◆ The task:
Pull every line with "University" from the data.

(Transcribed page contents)
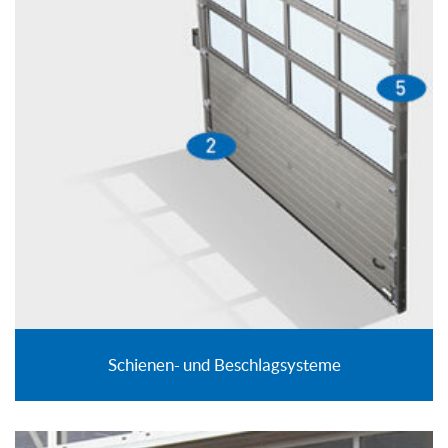
Schienen- und Beschlagsysteme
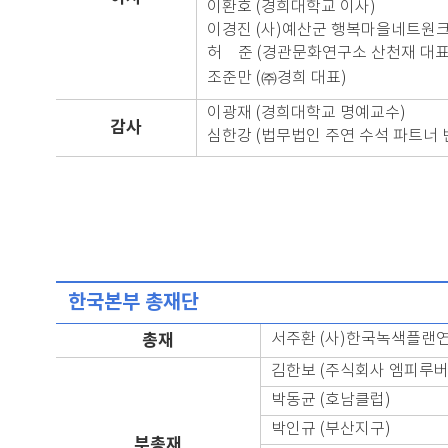
이환호 (경희대학교 이사)
이경진 (사)예산군 행복마을네트원크
허 준 (경관문화연구소 산천재 대표
조준만 (㈜경희 대표)
이광재 (경희대학교 명예교수)
감사
심한강 (법무법인 주연 수석 파트너 
한국본부 총재단
총재
서주환 (사)한국녹색플랜
김한보 (주식회사 엠피루버
박동균 (호남클럽)
박인규 (부산지구)
부총재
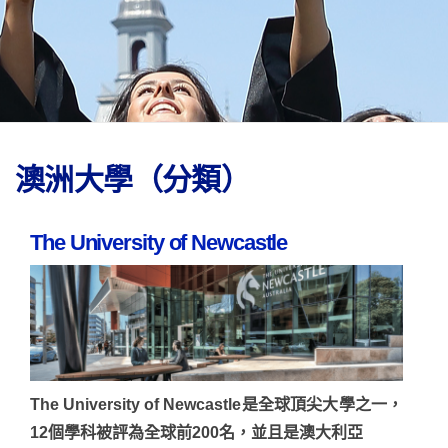
澳洲大學（分類）
The University of Newcastle
The University of Newcastle是全球頂尖大學之一，
12個學科被評為全球前200名，並且是澳大利亞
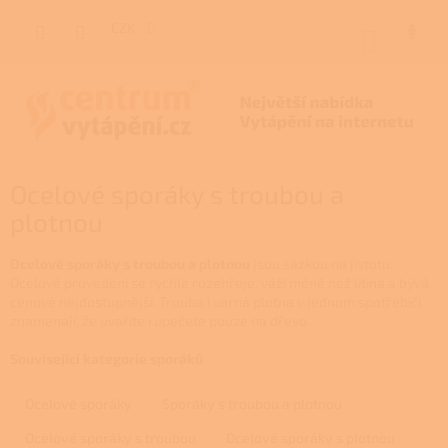
Přejít
na
CZK
NÁKUP
obsah
KOŠÍK
Ocelové sporáky s troubou a
plotnou
Ocelové sporáky s troubou a plotnou
jsou sázkou na jistotu.
Ocelové provedení se rychle rozehřeje, váží méně než litina a bývá
cenově nejdostupnější. Trouba i varná plotna v jednom spotřebiči
znamenají, že uvaříte i upečete pouze na dřevo.
Související kategorie sporáků
Ocelové sporáky
Sporáky s troubou a plotnou
Ocelové sporáky s troubou
Ocelové sporáky s plotnou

◆ Task result:
The University of Newcastle
The University of Newcastle是全球頂尖大學之一，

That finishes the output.